You are given the `comments.csv` input file. It is a Comma Separated Values (CSV) file that stores comment relationships. More specifically, the file includes 1 million rows and each row stores a tuple of the form:

`PostAuthor,CommentAuthor,CommentDate`

The tuple contains three fields (columns):

* `PostAuthor`: this is a blog user who authored a blog post.
* `CommentAuthor`: this is another user who has commented on the post of the PostAuthor.
* `CommentDate`: this field stores the date that the comment was made.


## Tasks

You will write 3 MapReduce jobs **here** by using MRJob:

* The first job will scan the input file and for each `PostAuthor` it will construct a tuple that contains:
 - The number of comments made to *all* of his/her posts, and
 - A list of the comments in the form `(CommentAuthor,CommentDate)`. The list must be sorted in decreasing `CommentDate` order.
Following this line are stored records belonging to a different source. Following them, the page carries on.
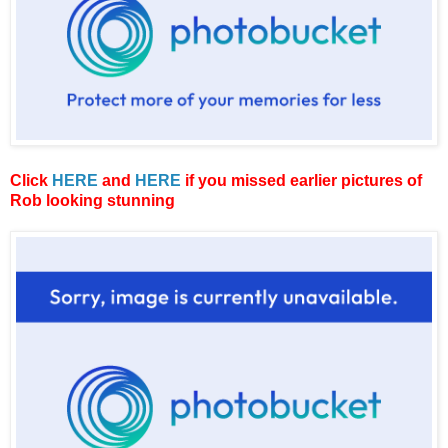
Click
HERE
and
HERE
if you missed earlier pictures of
Rob looking stunning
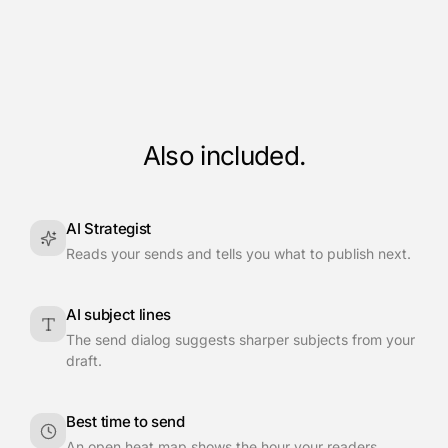
Also included.
AI Strategist
Reads your sends and tells you what to publish next.
AI subject lines
The send dialog suggests sharper subjects from your
draft.
Best time to send
An open heat map shows the hour your readers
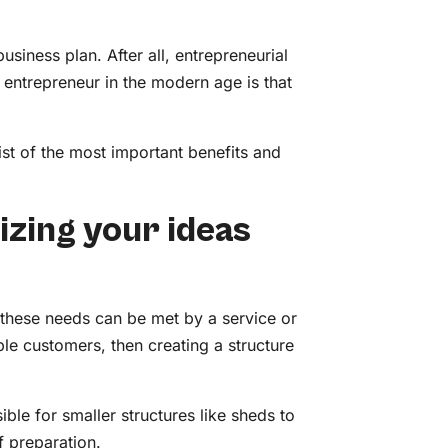
usiness plan. After all, entrepreneurial
 entrepreneur in the modern age is that
st of the most important benefits and
izing your ideas
 these needs can be met by a service or
le customers, then creating a structure
sible for smaller structures like sheds to
of preparation.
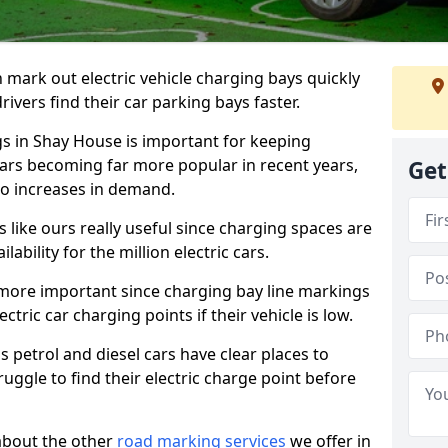
n mark out electric vehicle charging bays quickly
 drivers find their car parking bays faster.
gs in Shay House is important for keeping
cars becoming far more popular in recent years,
Get
o increases in demand.
like ours really useful since charging spaces are
lability for the million electric cars.
more important since charging bay line markings
ectric car charging points if their vehicle is low.
s petrol and diesel cars have clear places to
truggle to find their electric charge point before
about the other
road marking services
we offer in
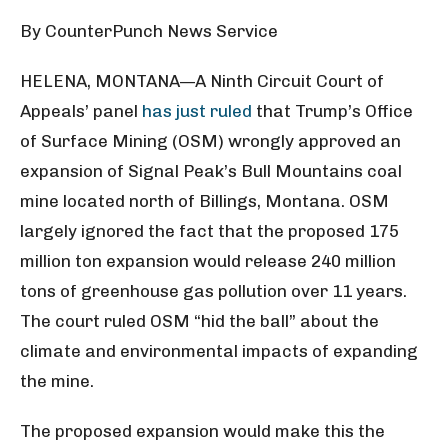
By CounterPunch News Service
HELENA, MONTANA—A Ninth Circuit Court of
Appeals’ panel
has just ruled
that Trump’s Office
of Surface Mining (OSM) wrongly approved an
expansion of Signal Peak’s Bull Mountains coal
mine located north of Billings, Montana. OSM
largely ignored the fact that the proposed 175
million ton expansion would release 240 million
tons of greenhouse gas pollution over 11 years.
The court ruled OSM “hid the ball” about the
climate and environmental impacts of expanding
the mine.
The proposed expansion would make this the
Namely, the most recent comment must be placed at the top, followed by the older ones.
 - Example output: `PostAuthor NumberofComments [(Commentator,Date)(Commentator,Date)(Commentator,Date)()...]`

* The second job will scan the input file and for each `PostAuthor` it will construct a tuple that contains:
 - The number of the *distinct* commentators who made a comment to *all* of his/her posts, and
 - A list of the commentators in the form `[(DistinctCommentator1)(DistinctCommentator2)...]`
 - Example output: `PostAuthor NumberofDistrinctCommentators [(DistinctCommentator1)(DistinctCommentator2)...]`
 - Use a combiner here.

* The third job will scan the input file and for each `CommentAuthor` it will construct a tuple that contains:
 - The number of comments that `CommentAuthor` has made to *all* posts, and
 - A list of the comments in the form `(PostAuthor,CommentDate)`. The list must be sorted in decreasing `CommentDate` order. Namely, the most recent comment must be placed at the top, followed by the older ones.
 - Example output: `CommentAuthor NumberofComments [(PostAuthor,Date)(PostAuthor,Date)(PostAuthor,Date)()...]`


## Deliverables

**There will be a single deliverable, this notebook**. You will organize your answers according to the provided structure, which is identical to the example notebooks that were uploaded to the e-learning platform. **Please write your full name in both the notebook's filename and the notebook's title (first line of first cell)**.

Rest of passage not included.